Lawmakers Push to Restore Waterway, Coastal Storm Assessment Funds

In a Tuesday, Nov. 19, 2019 photo, watermen dredge for oysters on the Chesapeake Bay in southern Maryland near Ridge, Md.

In a Tuesday, Nov. 19, 2019 photo, watermen dredge for oysters on the Chesapeake Bay in southern Maryland near Ridge, Md. AP Photo/Brian Witte

 

Connecting state and local government leaders

The Trump administration has proposed significant reductions to a program that funds cleanup in the Chesapeake Bay and stopped funding studies that seek to address threats posed by coastal storm-related flooding.

State and federal lawmakers are pushing back against the Trump administration’s proposal to severely cut restoration funding for the Chesapeake Bay and its decision to halt several studies aimed at finding solutions to protect communities along the East Coast from storms. 

Maryland Governor Larry Hogan this week sent a letter to congressional leaders asking them to restore funding for the Chesapeake Bay Program, which oversees initiatives to clean and restore the health of the nation’s largest estuary.
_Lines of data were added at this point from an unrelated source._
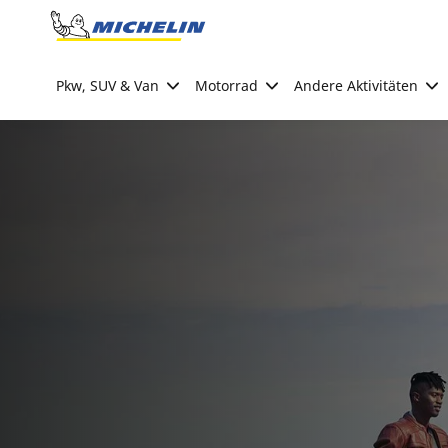
Go to page content
Go to page navigation
Pkw, SUV & Van
Motorrad
Andere Aktivitäten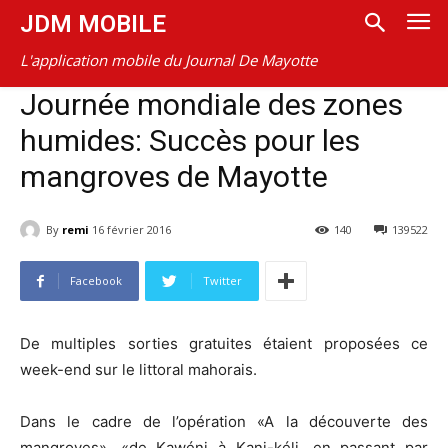
JDM MOBILE
L'application mobile du Journal De Mayotte
Journée mondiale des zones
humides: Succès pour les
mangroves de Mayotte
By
remi
16 février 2016
140
139522
Facebook
Twitter
De multiples sorties gratuites étaient proposées ce
week-end sur le littoral mahorais.
Dans le cadre de l’opération «A la découverte des
mangroves», «de Kawéni à Kani-kéli, en passant par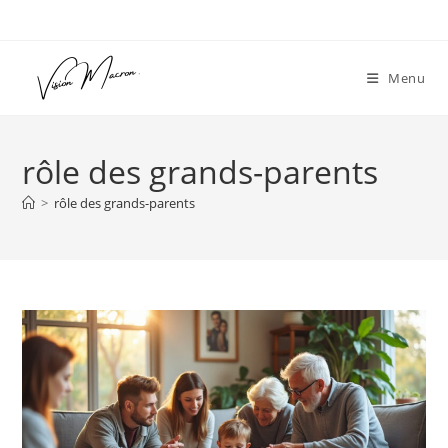
Skip
to
content
Menu
rôle des grands-parents
>
rôle des grands-parents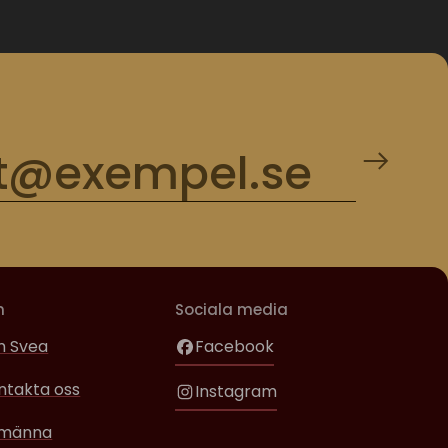
m
Sociala media
 Svea
Facebook
ntakta oss
Instagram
lmänna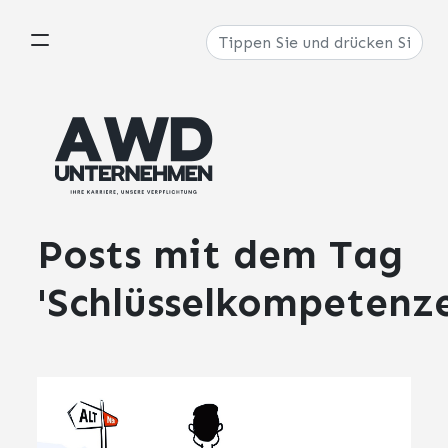
Posts mit dem
Tag
'Schlüsselkompetenz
The Trump administration’s 2021 budget proposal cuts Environmental Protection Agency funding for the program by 90% to just $7.3 million.

Hogan, a Republican, called Trump’s proposal to cut funding “short-sighted” and said it goes back on prior commitments to increase the amount of money allotted to the program.

“Maintaining strong federal support for the Chesapeake Bay Program, as well as the scientific and modeling framework that underpins the effort, is essential to enhancing, protecting and restoring the waterway’s health and economic vitality of the region and nation,” Hogan wrote in the letter.

A spending plan for this year that was approved by President Trump and Congress in December increased the funding for the bay program to $85 million.

The president’s budget proposal is not expected to get much traction in Congress, where the House is controlled by Democrats. It would also completely gut other programs supporting protection and restoration of environmental ecosystems, including the Gulf of Mexico, Puget Sound, Long Island Sound and San Francisco Bay. The budget plan would cut EPA funding for ecosystem protection in watershed regions from $510 million to $331 million, allotting $320 million for the Great Lakes and $3.6 million for South Florida.

Source: U.S. Environmental Protection Agency FY 2021 Budget in Brief

A White House budget document explaining the proposed cuts differentiated between the watershed programs, saying it was necessary to to put money into the Florida and Great Lakes programs because they "present a uniquely Federal role due to the need for continuous long-term monitoring in these complex watersheds." Local and state groups can't take on these responsibilities, it reads.

In contrast, the White House defended eliminating funding of the other programs by saying they should be handled by local and state organizations.

“These programs perform local ecosystem protection and restoration activities, which are best handled by local and state entities,” states the budget document. “State and local groups are engaged and capable of taking on management of clean-up and restoration of these water bodies.”

Congressional lawmakers, including Sen. Mark Warner, a Virginia Democrat, and Rep. Andy Harris, a Maryland Republican, have pledged to fight for restoration of money for the bay program.

Lawmakers hailing from across the Eastern seaboard are also concerned with the environmental impact of other surprise cuts that have halted several studies examining storm surge protection proposals in New York, New Jersey and Maryland. Unlike the proposed cuts to the Chesapeake Bay program, reductions to the U.S. Army Corps of Engineer budgets have already taken effect and halted progress on several projects. The New York and New Jersey cuts were “due to a lapse in federal funding,” NJ Advance Media reported. A $3 million Army Corps study to examine ways to protect the Baltimore area from storm-related threats has also been put on hold because it was not funded in the agency's current fiscal year work plan, the Baltimore Sun reported.

In the wake of Superstorm Sandy in 2012, the corps has been considering ways to protect coastal areas from the sea-borne effects of climate change. Its most costly recommendation to date has been the construction of a $118 billion, six-mile long sea wall in New Jersey and New York. Trump mocked the proposal last month.

Catherine McCabe, commissioner of the New Jersey Department of Environmental Protection, which has also helped fund the two studies, said she was “deeply disappointed” by the cuts. 

“While not all of the projects studied may have been pragmatic, what is lost by this suspension is protection for many vulnerable New Jersey communities that would undoubtedly benefit from the smaller more strategic and cost-effective projects that were also included within these studies,” she said.

New York Governor Andrew Cuomo said the cuts were part of a broader move by Trump to punish Democratic states that do not politically support him.

New Jersey lawmakers vowed to fight the cuts.

“We’re certainly not going to accept any downgrading of the responsibility that the Corps has or that the government has to Sandy victims,” U.S. Rep. Bill Pascrell, a New Jersey Democrat, told NJ Advance Media.